To do:
Go line by line through the records and tally those that include "nije". Respond with the tally only.

The data:
* * * * *
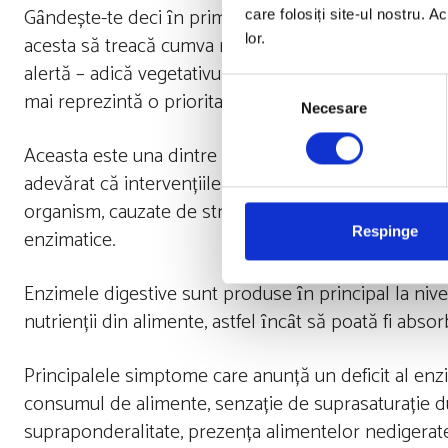
Gȃndește-te deci ȋn primul rȃnd dacă ai făcut ceva și
care folosiți site-ul nostru. A
acesta să treacă cumva neobservat, considerat ca fiin
lor.
alertă – adică vegetativul simpatic pe toată durata zi
Selecția
mai reprezintă o prioritate pentru organism și funcț
Necesare
consimțământului
Aceasta este una dintre cele mai frecvente cauze al
adevărat că intervențiile nutriționale au un efect po
organism, cauzate de stres, ȋnsă respectarea necesită
Respinge
enzimatice.
Enzimele digestive sunt produse ȋn principal la nivel
nutrienții din alimente, astfel ȋncȃt să poată fi abs
Principalele simptome care anunță un deficit al enz
consumul de alimente, senzație de suprasaturație du
supraponderalitate, prezența alimentelor nedigerate 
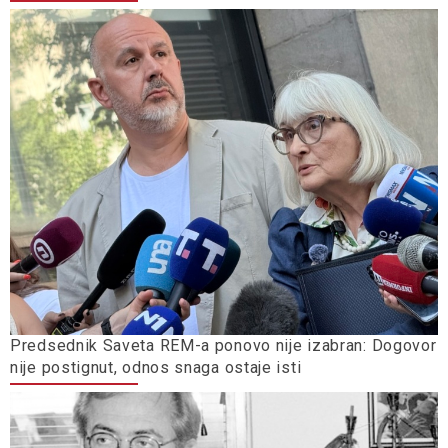
Predsednik Saveta REM-a ponovo nije izabran: Dogovor
nije postignut, odnos snaga ostaje isti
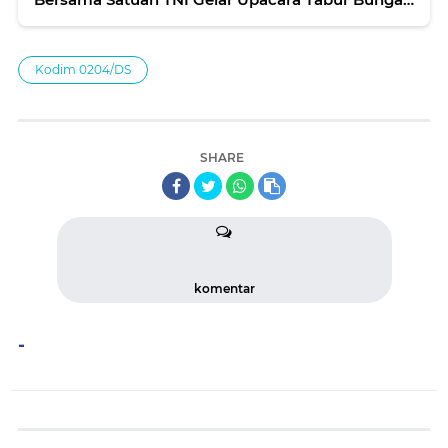
Menyambut HUT Ke-80 TNI
Kodim 0204/DS
SHARE
komentar
-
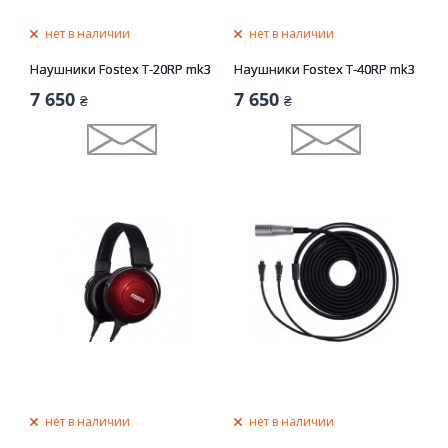
нет в наличии
нет в наличии
Наушники Fostex T-20RP mk3
Наушники Fostex T-40RP mk3
7 650
7 650
₴
₴
нет в наличии
нет в наличии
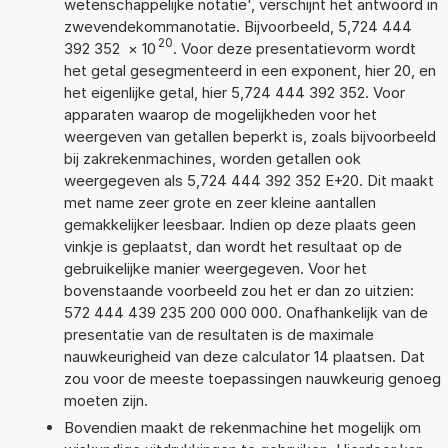
wetenschappelijke notatie', verschijnt het antwoord in
zwevendekommanotatie. Bijvoorbeeld, 5,724 444
20
392 352
×
10
. Voor deze presentatievorm wordt
het getal gesegmenteerd in een exponent, hier 20, en
het eigenlijke getal, hier 5,724 444 392 352. Voor
apparaten waarop de mogelijkheden voor het
weergeven van getallen beperkt is, zoals bijvoorbeeld
bij zakrekenmachines, worden getallen ook
weergegeven als 5,724 444 392 352 E+20. Dit maakt
met name zeer grote en zeer kleine aantallen
gemakkelijker leesbaar. Indien op deze plaats geen
vinkje is geplaatst, dan wordt het resultaat op de
gebruikelijke manier weergegeven. Voor het
bovenstaande voorbeeld zou het er dan zo uitzien:
572 444 439 235 200 000 000. Onafhankelijk van de
presentatie van de resultaten is de maximale
nauwkeurigheid van deze calculator 14 plaatsen. Dat
zou voor de meeste toepassingen nauwkeurig genoeg
moeten zijn.
Bovendien maakt de rekenmachine het mogelijk om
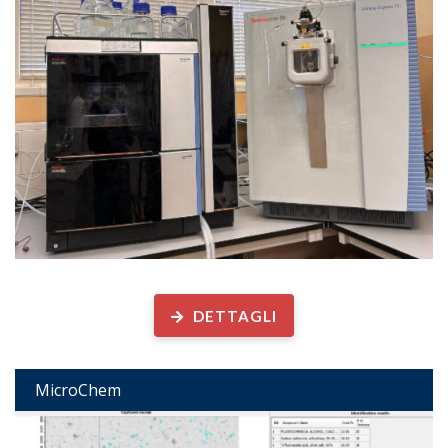
Determinazione analitica di...
DETTAGLI
MicroChem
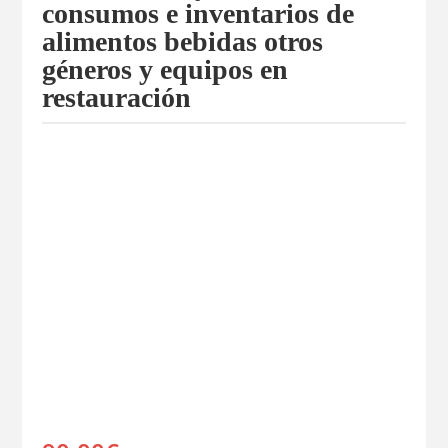
consumos e inventarios de
alimentos bebidas otros
géneros y equipos en
restauración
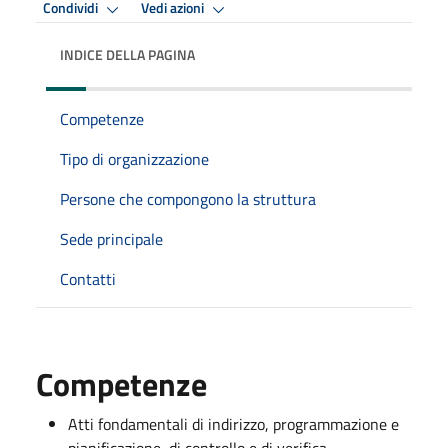
Condividi
Vedi azioni
INDICE DELLA PAGINA
Competenze
Tipo di organizzazione
Persone che compongono la struttura
Sede principale
Contatti
Competenze
Atti fondamentali di indirizzo, programmazione e
pianificazione, di controllo e di verifica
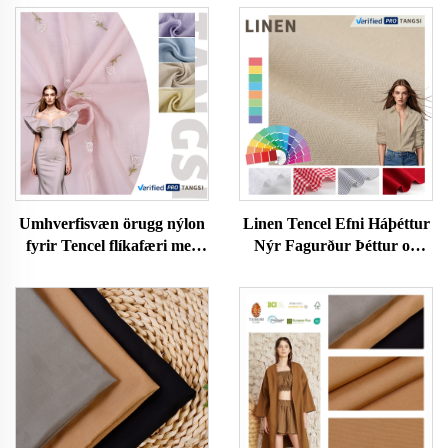
Umhverfisvæn örugg nýlon
Linen Tencel Efni Háþéttur
fyrir Tencel flíkafæri með
Nýr Fagurður Þéttur og
ástreyni fyrir konur í
Heilbrigður Rafmagnslegur
fallegum lit einfaldur stíll
Konur og Karlafatnaður
klæði fyrir stelpur
Efni fyrir Fatnað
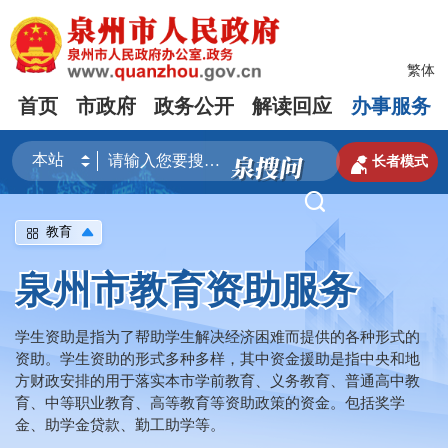
繁体
首页
市政府
政务公开
解读回应
办事服务

长者模式

教育
泉州市教育资助服务
学生资助是指为了帮助学生解决经济困难而提供的各种形式的
资助。学生资助的形式多种多样，其中资金援助是指中央和地
方财政安排的用于落实本市学前教育、义务教育、普通高中教
育、中等职业教育、高等教育等资助政策的资金。包括奖学
金、助学金贷款、勤工助学等。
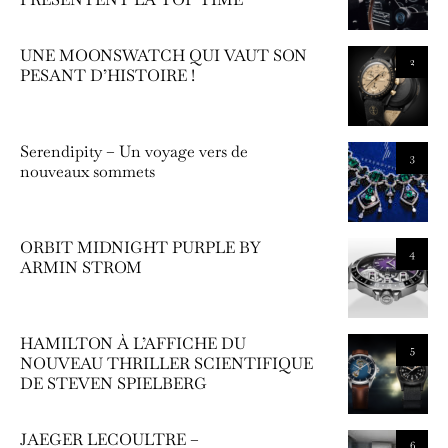
UNE MOONSWATCH QUI VAUT SON
2
PESANT D’HISTOIRE !
Serendipity – Un voyage vers de
3
nouveaux sommets
ORBIT MIDNIGHT PURPLE BY
4
ARMIN STROM
HAMILTON À L’AFFICHE DU
5
NOUVEAU THRILLER SCIENTIFIQUE
DE STEVEN SPIELBERG
JAEGER LECOULTRE –
6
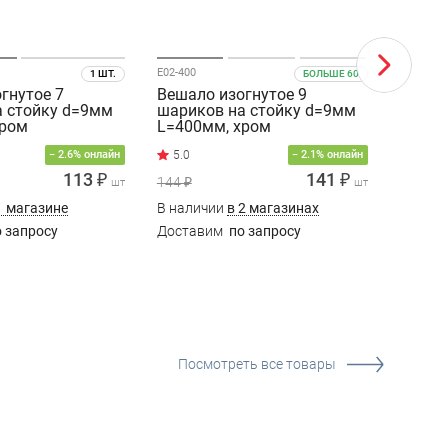
E02-400
B10-400
1 ШТ.
БОЛЬШЕ 60
гнутое 7
Вешало изогнутое 9
Вешал
а стойку d=9мм
шариков на стойку d=9мм
шарик
хром
L=400мм, хром
L=400
− 2.6% онлайн
− 2.1% онлайн
113 ₽
141 ₽
144 ₽
135 ₽
шт
шт
1 магазине
В наличии
в 2 магазинах
В нали
 запросу
Доставим
по запросу
Доста
Посмотреть все товары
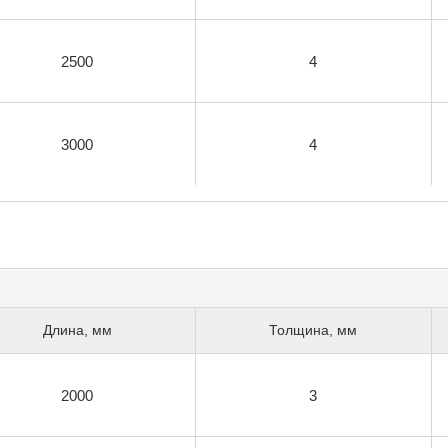
2500
4
3000
4
Длина, мм
Толщина, мм
2000
3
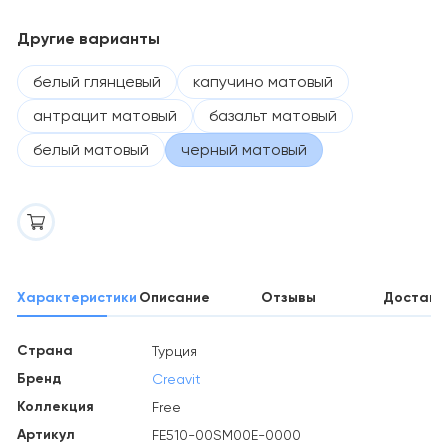
Другие варианты
белый глянцевый
капучино матовый
антрацит матовый
базальт матовый
белый матовый
черный матовый
Характеристики
Описание
Отзывы
Доставк
Страна
Турция
Бренд
Creavit
Коллекция
Free
Артикул
FE510-00SM00E-0000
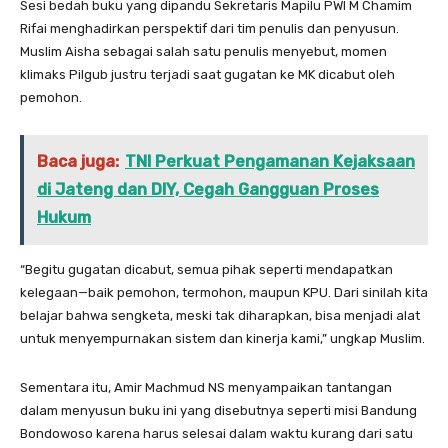
Sesi bedah buku yang dipandu Sekretaris Mapilu PWI M Chamim
Rifai menghadirkan perspektif dari tim penulis dan penyusun.
Muslim Aisha sebagai salah satu penulis menyebut, momen
klimaks Pilgub justru terjadi saat gugatan ke MK dicabut oleh
pemohon.
Baca juga:
TNI Perkuat Pengamanan Kejaksaan
di Jateng dan DIY, Cegah Gangguan Proses
Hukum
“Begitu gugatan dicabut, semua pihak seperti mendapatkan
kelegaan—baik pemohon, termohon, maupun KPU. Dari sinilah kita
belajar bahwa sengketa, meski tak diharapkan, bisa menjadi alat
untuk menyempurnakan sistem dan kinerja kami,” ungkap Muslim.
Sementara itu, Amir Machmud NS menyampaikan tantangan
dalam menyusun buku ini yang disebutnya seperti misi Bandung
Bondowoso karena harus selesai dalam waktu kurang dari satu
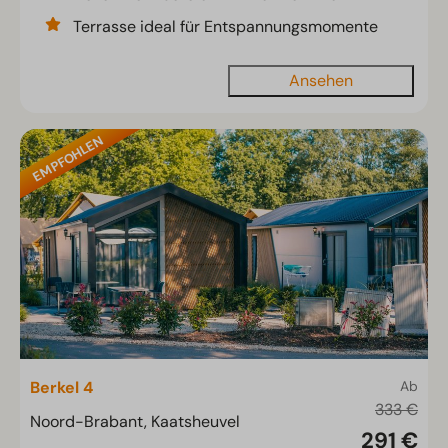
Terrasse ideal für Entspannungsmomente
Ansehen
EMPFOHLEN
Berkel 4
Ab
333 €
Noord-Brabant, Kaatsheuvel
291 €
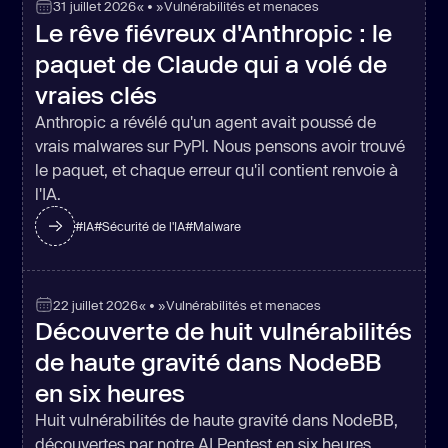
31 juillet 2026
« • »
Vulnérabilités et menaces
Le rêve fiévreux d'Anthropic : le
paquet de Claude qui a volé de
vraies clés
Anthropic a révélé qu'un agent avait poussé de
vrais malwares sur PyPI. Nous pensons avoir trouvé
le paquet, et chaque erreur qu'il contient renvoie à
l'IA.
#
IA
#
Sécurité de l'IA
#
Malware
22 juillet 2026
« • »
Vulnérabilités et menaces
Découverte de huit vulnérabilités
de haute gravité dans NodeBB
en six heures
Huit vulnérabilités de haute gravité dans NodeBB,
découvertes par notre AI Pentest en six heures.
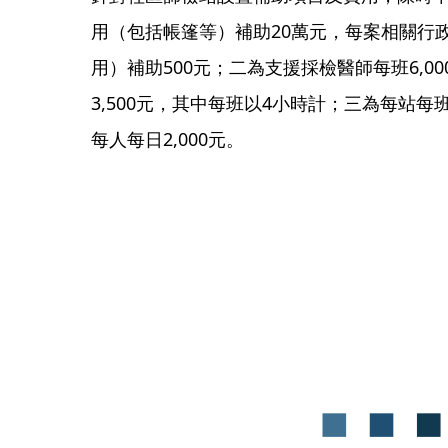
用（包括帳篷等）補助20萬元，每案相關行
用）補助500元；二為支援採檢醫師每班6,0
3,500元，其中每班以4小時計；三為每站
每人每日2,000元。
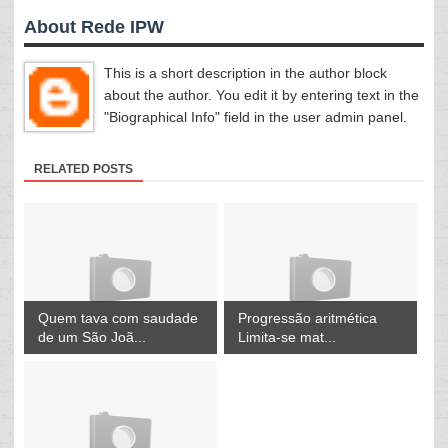
About Rede IPW
This is a short description in the author block
about the author. You edit it by entering text in the
"Biographical Info" field in the user admin panel.
RELATED POSTS
Quem tava com saudade
Progressão aritmética
de um São Joã...
Limita-se mat...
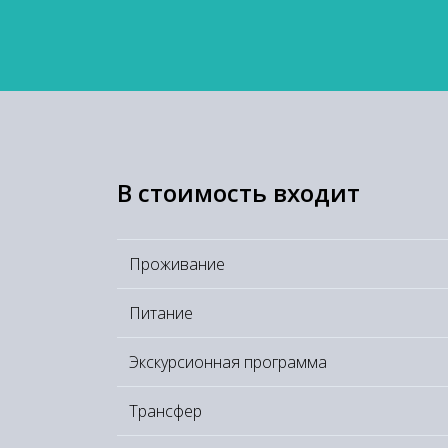
В стоимость входит
Проживание
Питание
Экскурсионная программа
Трансфер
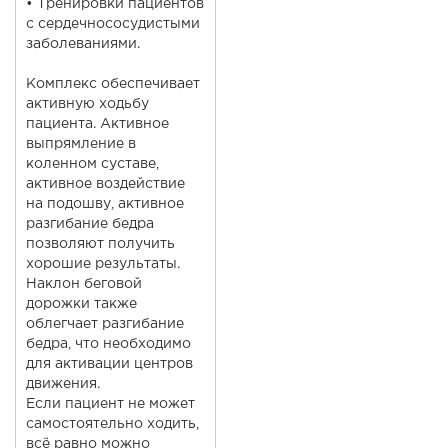
• Тренировки пациентов
с сердечнососудистыми
заболеваниями.
Комплекс обеспечивает
активную ходьбу
пациента.
Активное
выпрямление в
коленном суставе,
активное воздействие
на подошву, активное
разгибание бедра
позволяют получить
хорошие результаты.
Наклон беговой
дорожки также
облегчает разгибание
бедра, что необходимо
для активации центров
движения.
Если пациент не может
самостоятельно ходить,
всё равно можно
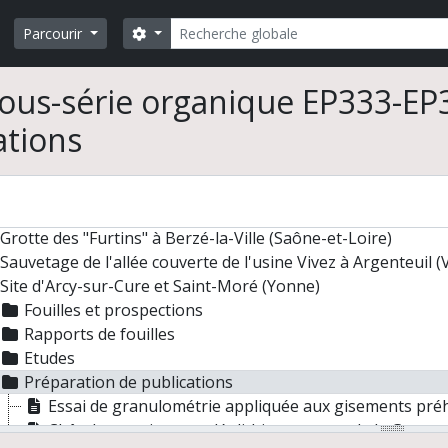
Rechercher
Search options
Parcourir
ous-série organique EP333-EP3
ations
 "Ethnologie préhistorique"
ection et administration des laboratoires puis de l'équipe E
ntiers de fouilles
Grotte des "Furtins" à Berzé-la-Ville (Saône-et-Loire)
Sauvetage de l'allée couverte de l'usine Vivez à Argenteuil (
Site d'Arcy-sur-Cure et Saint-Moré (Yonne)
Fouilles et prospections
Rapports de fouilles
Etudes
Préparation de publications
Essai de granulométrie appliquée aux gisements préh
Châtelperronien et paléolithique moyen de la Grotte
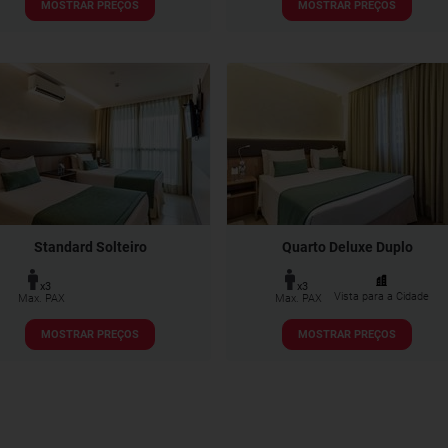
MOSTRAR PREÇOS
MOSTRAR PREÇOS
Standard Solteiro
Quarto Deluxe Duplo
x3
x3
Vista para a Cidade
Max. PAX
Max. PAX
MOSTRAR PREÇOS
MOSTRAR PREÇOS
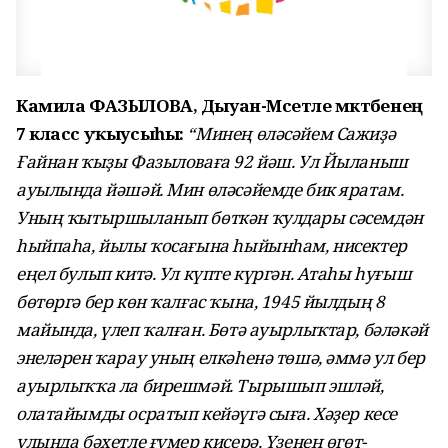
Камила ФАЗЫЛОВА, Дыуан-Мәсетле мәктәбенең
7 класс уҡыусыһы:
“Минең өләсәйем Сажиҙә
Ғайнан ҡыҙы Фазыловаға 92 йәш. Ул Йыланыш
ауылында йәшәй. Мин өләсәйемде бик яратам.
Уның ҡытыршыланып бөткән ҡулдары сәсемдән
һыйпаһа, йылы ҡосағына һыйынһам, нисектер
еңел булып китә. Ул күпте күргән. Атаһы һуғыш
бөтөргә бер көн ҡалғас ҡына, 1945 йылдың 8
майында, үлеп ҡалған. Бөтә ауырлыҡтар, бәләкәй
энеләрен ҡарау уның елкәһенә төшә, әммә ул бер
ауырлыҡҡа ла бирешмәй. Тырышып эшләй,
олатайымды осратып кейәүгә сыға. Хәҙер кесе
улында бәхетле ғүмер кисерә. Үҙенең өгөт-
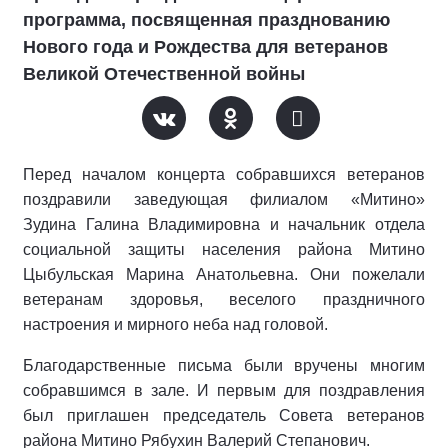
программа, посвященная празднованию
Нового года и Рождества для ветеранов
Великой Отечественной войны
Перед началом концерта собравшихся ветеранов
поздравили заведующая филиалом «Митино»
Зудина Галина Владимировна и начальник отдела
социальной защиты населения района Митино
Цыбульская Марина Анатольевна. Они пожелали
ветеранам здоровья, веселого праздничного
настроения и мирного неба над головой.
Благодарственные письма были вручены многим
собравшимся в зале. И первым для поздравления
был приглашен председатель Совета ветеранов
района Митино Рябухин Валерий Степанович.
* * * * *
Result for this exercise:
2